In your reply, repeat every entry exactly and skip over each picture.

(Information given Opens)

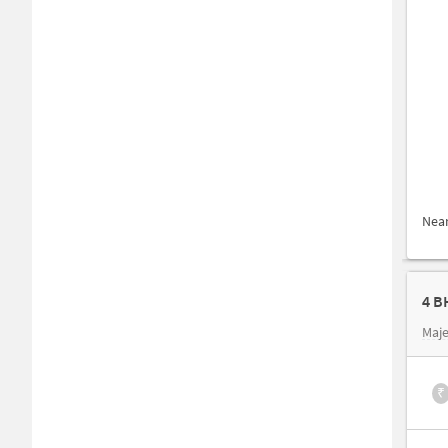
Nea
4 B
Maje
₹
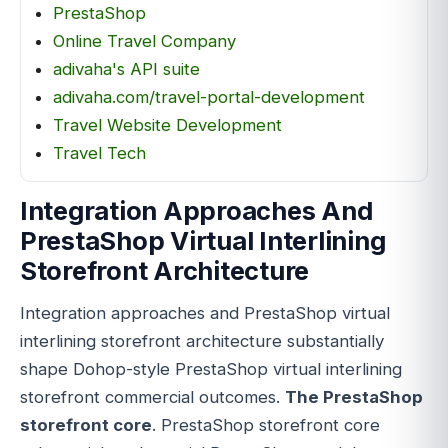
PrestaShop
Online Travel Company
adivaha's API suite
adivaha.com/travel-portal-development
Travel Website Development
Travel Tech
Integration Approaches And
PrestaShop Virtual Interlining
Storefront Architecture
Integration approaches and PrestaShop virtual
interlining storefront architecture substantially
shape Dohop-style PrestaShop virtual interlining
storefront commercial outcomes.
The PrestaShop
storefront core
. PrestaShop storefront core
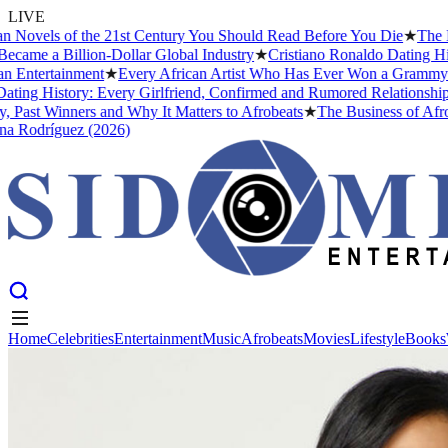
LIVE
Novels of the 21st Century You Should Read Before You Die
★
The Hea
ame a Billion-Dollar Global Industry
★
Cristiano Ronaldo Dating Histo
Entertainment
★
Every African Artist Who Has Ever Won a Grammy: The
ng History: Every Girlfriend, Confirmed and Rumored Relationship (
ast Winners and Why It Matters to Afrobeats
★
The Business of Afrobe
Rodríguez (2026)
Home
Celebrities
Entertainment
Music
Afrobeats
Movies
Lifestyle
Books
Home
Celebrities
Entertainment
Music
Afrobeats
Movies
Lifestyle
Books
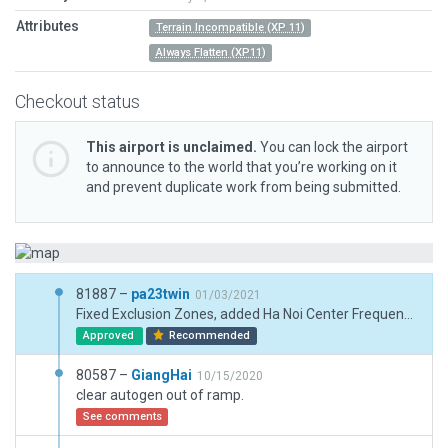
Attributes
Terrain Incompatible (XP 11)
Always Flatten (XP11)
Checkout status
This airport is unclaimed.
You can lock the airport
to announce to the world that you’re working on it
and prevent duplicate work from being submitted.
81887 –
pa23twin
01/03/2021
Fixed Exclusion Zones, added Ha Noi Center Frequency, updated Boundary.
Approved
Recommended
80587 –
GiangHai
10/15/2020
clear autogen out of ramp.
See comments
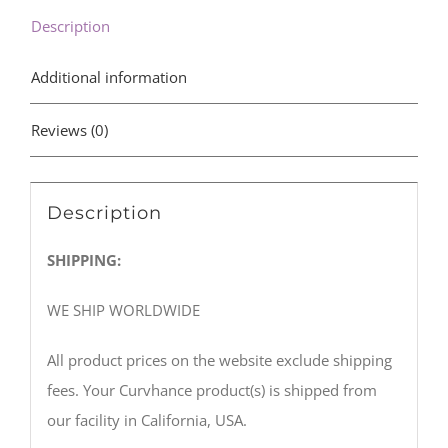
Description
Additional information
Reviews (0)
Description
SHIPPING:
WE SHIP WORLDWIDE
All product prices on the website exclude shipping
fees. Your Curvhance product(s) is shipped from
our facility in California, USA.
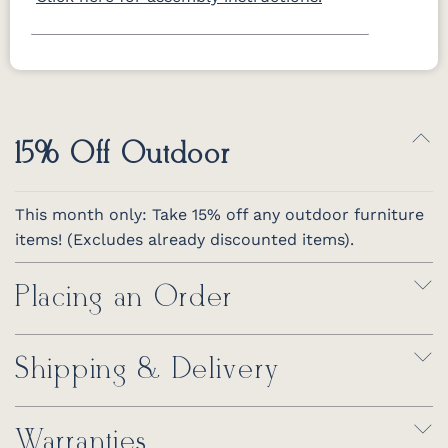
15% Off Outdoor
This month only: Take 15% off any outdoor furniture
items! (Excludes already discounted items).
Placing an Order
Shipping & Delivery
Warranties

(Information given Closes)

Your solution »
Nea
4 B
Maje
₹
PrestaShop
Online Travel Company
adivaha's API suite
adivaha.com/travel-portal-development
Travel Website Development
Travel Tech
Integration Approaches And
PrestaShop Virtual Interlining
Storefront Architecture
Integration approaches and PrestaShop virtual
interlining storefront architecture substantially
shape Dohop-style PrestaShop virtual interlining
storefront commercial outcomes.
The PrestaShop
storefront core
. PrestaShop storefront core
LIVE
Novels of the 21st Century You Should Read Before You Die
★
The Hea
ame a Billion-Dollar Global Industry
★
Cristiano Ronaldo Dating Histo
Entertainment
★
Every African Artist Who Has Ever Won a Grammy: The
ng History: Every Girlfriend, Confirmed and Rumored Relationship (
ast Winners and Why It Matters to Afrobeats
★
The Business of Afrobe
Rodríguez (2026)
Home
Celebrities
Entertainment
Music
Afrobeats
Movies
Lifestyle
Books
Home
Celebrities
Entertainment
Music
Afrobeats
Movies
Lifestyle
Books
Attributes
Terrain Incompatible (XP 11)
Always Flatten (XP11)
Checkout status
This airport is unclaimed.
You can lock the airport
to announce to the world that you’re working on it
and prevent duplicate work from being submitted.
81887 –
pa23twin
01/03/2021
Fixed Exclusion Zones, added Ha Noi Center Frequency, updated Boundary.
Approved
Recommended
80587 –
GiangHai
10/15/2020
clear autogen out of ramp.
See comments
Description
Additional information
Reviews (0)
Description
SHIPPING:
WE SHIP WORLDWIDE
All product prices on the website exclude shipping
fees. Your Curvhance product(s) is shipped from
our facility in California, USA.
15% Off Outdoor
This month only: Take 15% off any outdoor furniture
items! (Excludes already discounted items).
Placing an Order
Shipping & Delivery
Warranties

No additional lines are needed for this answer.